Tagline from the album's advertising campaign.

Let's Dance is the fifteenth studio album by English rock musician David Bowie. It was released through EMI America Records on 14 April 1983.

Having finally broken ties with RCA Records after worsening Creative Differences throughout the late '70s, and having spent several years wrangling with a costly and lopsided severance agreement with his ex-manager, Bowie was determined to have a big, moneymaking hit with his first release for his new label, EMI America. With this in mind, he enlisted Chic guitarist Nile Rodgers as producer and came up with his most mainstream album to date, a collection of radio-friendly pop rock tunes rooted strongly in post-disco (though not without Bowie's traditionally dark lyrical undercurrents).

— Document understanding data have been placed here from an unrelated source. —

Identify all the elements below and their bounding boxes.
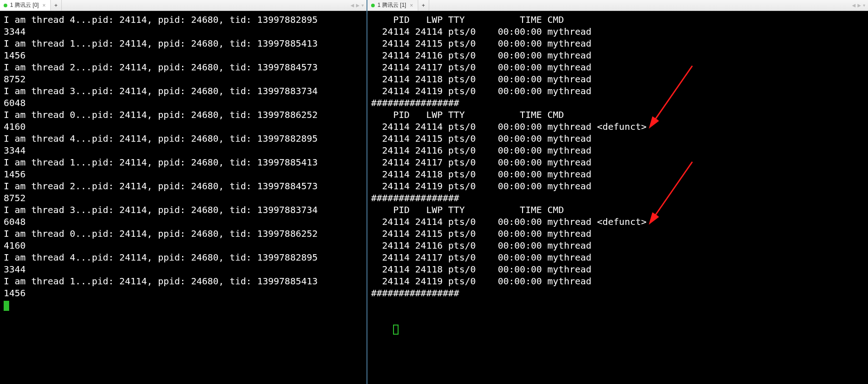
status-dot-icon <box>371 4 375 7</box>
plus-icon: + <box>54 2 58 9</box>
terminal-pane-right: 1 腾讯云 [1] × + ◀ ▶ ▾ PID LWP TTY TIME CMD… <box>367 0 868 384</box>
annotation-arrow-icon <box>642 61 697 134</box>
tabbar-controls-right: ◀ ▶ ▾ <box>849 0 868 11</box>
plus-icon: + <box>422 2 425 9</box>
tab-menu-icon[interactable]: ▾ <box>863 3 865 8</box>
tab-label: 1 腾讯云 [1] <box>377 1 406 9</box>
tab-tencent-cloud-1[interactable]: 1 腾讯云 [1] × <box>367 0 418 11</box>
terminal-output-left[interactable]: I am thread 4...pid: 24114, ppid: 24680,… <box>0 11 367 384</box>
tab-menu-icon[interactable]: ▾ <box>361 3 364 8</box>
tab-next-icon[interactable]: ▶ <box>356 3 360 8</box>
terminal-pane-left: 1 腾讯云 [0] × + ◀ ▶ ▾ I am thread 4...pid:… <box>0 0 367 384</box>
tabbar-controls-left: ◀ ▶ ▾ <box>348 0 367 11</box>
tab-next-icon[interactable]: ▶ <box>857 3 861 8</box>
cursor-icon <box>393 325 399 335</box>
close-icon[interactable]: × <box>409 2 414 9</box>
tab-prev-icon[interactable]: ◀ <box>350 3 354 8</box>
status-dot-icon <box>4 4 7 7</box>
tab-label: 1 腾讯云 [0] <box>10 1 39 9</box>
svg-line-1 <box>651 162 692 221</box>
cursor-icon <box>4 301 9 311</box>
tab-tencent-cloud-0[interactable]: 1 腾讯云 [0] × <box>0 0 51 11</box>
annotation-arrow-icon <box>642 157 697 230</box>
tab-prev-icon[interactable]: ◀ <box>852 3 856 8</box>
terminal-output-right[interactable]: PID LWP TTY TIME CMD 24114 24114 pts/0 0… <box>367 11 868 384</box>
tabbar-right: 1 腾讯云 [1] × + ◀ ▶ ▾ <box>367 0 868 11</box>
tabbar-left: 1 腾讯云 [0] × + ◀ ▶ ▾ <box>0 0 367 11</box>
svg-line-0 <box>651 66 692 125</box>
add-tab-button[interactable]: + <box>418 0 429 11</box>
add-tab-button[interactable]: + <box>51 0 62 11</box>
close-icon[interactable]: × <box>42 2 47 9</box>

Released at a time when Black post-disco artists like Michael Jackson and Prince were breaking back through to white audiences in the US (after a lengthy shunning of Black music there in the wake of the 1979 Disco Sucks movement), the album was even more successful than he planned. "Modern Love" and the title track were international Top 5 hits (with the latter being his only single to top both the UK Singles chart and the Billboard Hot 100) and the follow-up Serious Moonlight Tour of '83 a sell-out worldwide. The album itself topped the charts in the UK, Australia, Canada, the Netherlands, France, Japan, Norway, and Sweden, peaked at No. 4 on the Billboard 200, and went on to become the second-best-selling album of 1983 in the UK and Canada. It was later certified quintuple-platinum in Canada, platinum in the UK, the US, France, the Netherlands, and New Zealand, and gold in Finland and Spain.

This unprecedentedly high success caused a Newbie Boom, and to this day, Let's Dance remains Bowie's highest-selling album ever released, selling over 10.7 million copies around the world over the decades. As a testament to its commercial popularity, the 1999 remastered CD alone was certified silver by the British Phonographic Industry. The album was later nominated for Album of the Year at the 1984 Grammy Awards, only to lose out to Michael Jackson's Thriller.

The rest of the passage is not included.